Third, Trump’s unholy outburst (and the White House event that followed) shows we are reaching a very dangerous moment in our national life. The president is seized by rage and resentment — not heard on some scratchy Watergate tape, but in public, for all to see and hear. He now feels unchecked and uncheckable. And he has a position of tremendous power. This is what happens when a sociopath gets away with something. He or she is not sobered but emboldened. It took mere hours for Republican senators who predicted a wiser, chastened president to eat their words. The senators are, in part, responsible for the abuses of power to come. And they are not alone. At the prayer breakfast, some cheered and whistled for Trump’s bitterness and vindictiveness. Many evangelical Christians seem attracted to the least Christian elements of his appeal — his anger and his cruelty. They are encouraging the president to fight an enemy they have ceased to love.

If this is what the National Prayer Breakfast has become, it has ceased to be religious, ceased to be useful and ceased to be necessary.”

 

 

Its Time to End the National Prayer Breakfast 

While the Christians stayed silent as President Trump mocked Jesus it was the usual crowd of “court evangelicals” who puckered up and did their usual ass kissing.
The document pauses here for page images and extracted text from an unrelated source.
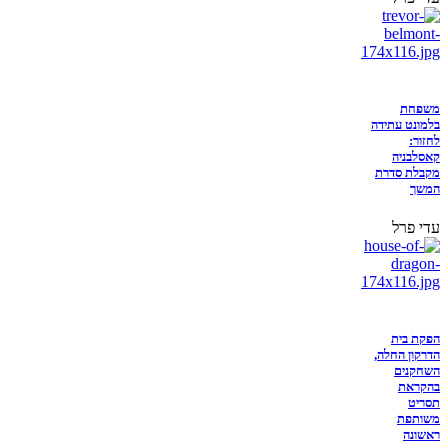
משפחת
בלמונט עתידה
לחזור:
קאסלבניה
מקבלת סדרת
המשך
עדי פרל
הפקת בית
הדרקון החלה,
השחקנים
בהקראת
תסריט
משותפת
ראשונה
Leading the pack is Robert Jeffress of First Baptist Dallas, a Southern Baptist Church known for its embrace of Christian nationalism. Jeffress as you can watch from the clip above defended Trump and once again fell all over himself to protect his access. Those who acted on their faith such as the Speaker of the House or Senator Romney who is LDS were attacked. Meanwhile the person attacked the most and totally rebuked was Jesus Christ. In watching and studying some of the footage its safe to say that the National Prayer Breakfast was never about prayer. It was about an evangelical group who worked to influence two branches of government. In the course of time they sold their soul. In the prayer breakfast they did not defend Jesus and let him be mocked and more. Why do evangelicals get upset when an atheist mocks God and yet at an event like the National Prayer Breakfast they roll over and ignore the mocking of God completely? 

After watching this event play out its time for me to state the following. The National Prayer Breakfast needs to come to a close. Its outlived its purpose. This years event showed what it was all about. Its about the naked pursuit of power while pretending to be spiritual. When I think of doubters like myself who struggle with faith events like these on;y highlight the problems of the culture wars. And they result with people like me pushing away from faith. This blog is calling for the National Prayer Breakfast to be canceled and not to be held again. Also those in leadership and the pastors who showed up need to explain why they were silent and why the remain silent on The President mocking and trampling of Jesus. And if you can’t do that then please don’t lecture me about my faith as I am on the edge from everything. 

4 thoughts on “In Rebuking Jesus Its Clear the National Prayer Breakfast Needs to Come to an End

  1. Brooks: “As Jesus said . . . ”
    Trump: “I don’t give a rip about what Jesus said.”
    Evangelical leaders and pastors: “Good answer! Good answer!”

    I expect nothing different from a crass, vengeful, self-serving politician. But I expect more from supposedly “evangelical leaders.” They are the ones who I find particularly repulsive. I wish they would drop the “evangelical” from their description and just admit to being what they are: worldly political partisans seeking earthly power, disdaining and distorting the name of Christ to become sycophants and bootlickers of a self-proclaimed Caesar.

    Liked by 2 people

  2. You are correct Trump is a bad guy and the prayer breakfast is just about power and politics it has nothing to do with the Love of Christ. By the way I sent you an email about a blog article you did a while back about a pastor and church I attended.